If $y=f(t)$ and $x = g(t)$ then $\displaystyle {dy\over dx} = \displaystyle {dy\over dt} \div {dx\over dt}$

Stationary Points

A stationary point of $y=f(x)$ occurs when$\displaystyle \frac{dy}{dx}=f’(x)=0$. It may be classified as a local maximum, a local minimum, or a point of inflexion. A test using $\displaystyle \frac{d^2y}{dx^2}=f”(x)$ can be used to find the nature of the stationary point.

When $f’(a)=0$:

$f”(a)<0 \quad \rightarrow \quad $ maximum

$f”(a)>0 \quad \rightarrow \quad $ minimum

$f”(a)=0 \quad \rightarrow \quad $ needs further investigation by examining the gradient pattern either side of the point.
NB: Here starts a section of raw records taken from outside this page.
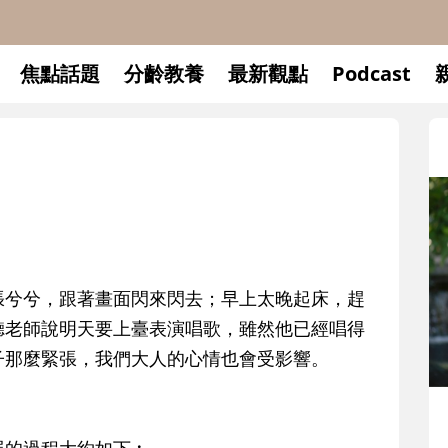
焦點話題
分齡教養
最新觀點
Podcast
張兮兮，跟著畫面閃來閃去；早上太晚起床，趕
聽老師說明天要上臺表演唱歌，雖然他已經唱得
子那麼緊張，我們大人的心情也會受影響。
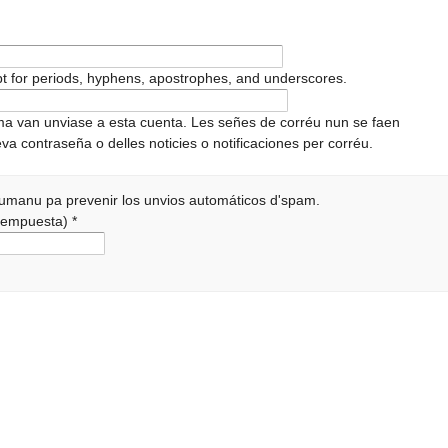
pt for periods, hyphens, apostrophes, and underscores.
ema van unviase a esta cuenta. Les señes de corréu nun se faen
va contraseña o delles noticies o notificaciones per corréu.
 humanu pa prevenir los unvios automáticos d'spam.
a rempuesta)
*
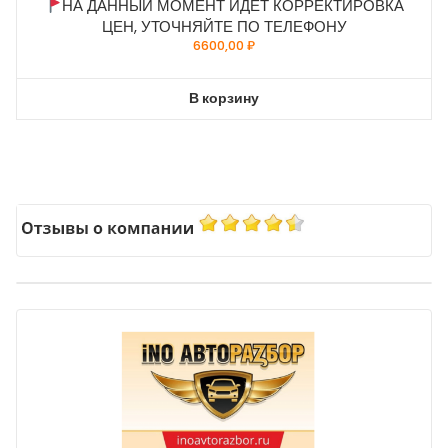
НА ДАННЫЙ МОМЕНТ ИДЁТ КОРРЕКТИРОВКА
ЦЕН, УТОЧНЯЙТЕ ПО ТЕЛЕФОНУ
6600,00
₽
В корзину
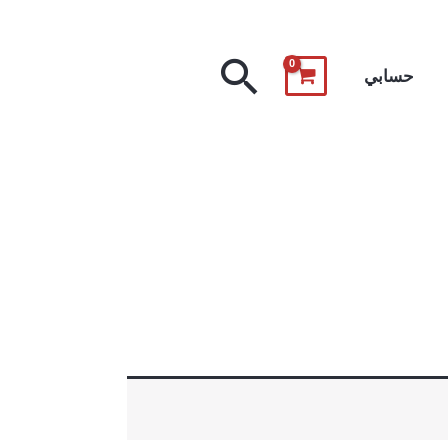
البحث
حسابي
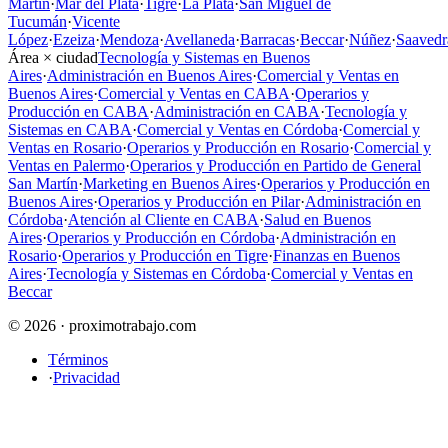
Martín
·
Mar del Plata
·
Tigre
·
La Plata
·
San Miguel de
Tucumán
·
Vicente
López
·
Ezeiza
·
Mendoza
·
Avellaneda
·
Barracas
·
Beccar
·
Núñez
·
Saavedr
Área × ciudad
Tecnología y Sistemas en Buenos
Aires
·
Administración en Buenos Aires
·
Comercial y Ventas en
Buenos Aires
·
Comercial y Ventas en CABA
·
Operarios y
Producción en CABA
·
Administración en CABA
·
Tecnología y
Sistemas en CABA
·
Comercial y Ventas en Córdoba
·
Comercial y
Ventas en Rosario
·
Operarios y Producción en Rosario
·
Comercial y
Ventas en Palermo
·
Operarios y Producción en Partido de General
San Martín
·
Marketing en Buenos Aires
·
Operarios y Producción en
Buenos Aires
·
Operarios y Producción en Pilar
·
Administración en
Córdoba
·
Atención al Cliente en CABA
·
Salud en Buenos
Aires
·
Operarios y Producción en Córdoba
·
Administración en
Rosario
·
Operarios y Producción en Tigre
·
Finanzas en Buenos
Aires
·
Tecnología y Sistemas en Córdoba
·
Comercial y Ventas en
Beccar
© 2026 · proximotrabajo.com
Términos
·
Privacidad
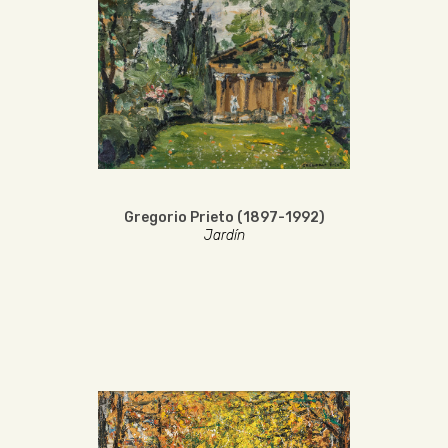
Gregorio Prieto (1897-1992)
Jardín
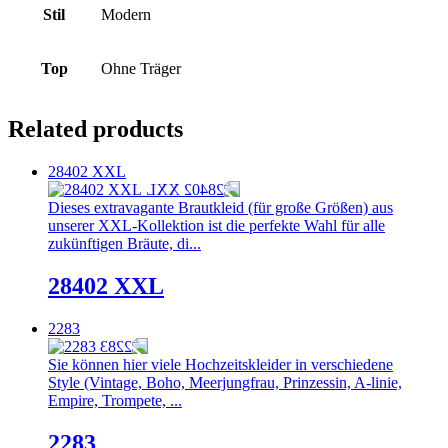
Stil
Modern
Top
Ohne Träger
Related products
28402 XXL
Dieses extravagante Brautkleid (für große Größen) aus
unserer XXL-Kollektion ist die perfekte Wahl für alle
zukünftigen Bräute, di...
28402 XXL
2283
Sie können hier viele Hochzeitskleider in verschiedene
Style (Vintage, Boho, Meerjungfrau, Prinzessin, A-linie,
Empire, Trompete, ...
2283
* $x$ is measured in radians.

The linearity rule for integration

$\displaystyle \int \left(af(x)+bg(x)\right){\rm d}x = $

$\displaystyle a\int \! \! f(x)\, {\rm d}x \, +\, b\displaystyle \int \! \! g(x)\, {\rm d}x, \ (a,b \, \, {\rm constant})$

Integration by parts

\[ \int _ a^ b u{{\rm d}v\over {\rm d}x}{\rm d}x=\left[uv\right]_ a^ b- \int _ a^ b v{{\rm d}u\over {\rm d}x}{\rm d}x \]

Indefinite Integrals

$\displaystyle \int x^{2}dx = \displaystyle \frac{x^{3}}{3}+c$

This contains an arbitrary constant $c$ so the integral does not have a unique value. It is called an indefinite integral.

Area under a graph

The area $A$ is bounded by the lines $x = a$ and $x = b$ and the curve $y = f(x)$. Here, $A=\int ^ b_ a f(x) dx$, $x = a$ and $x = b$ are called the lower and upper limits of the integral.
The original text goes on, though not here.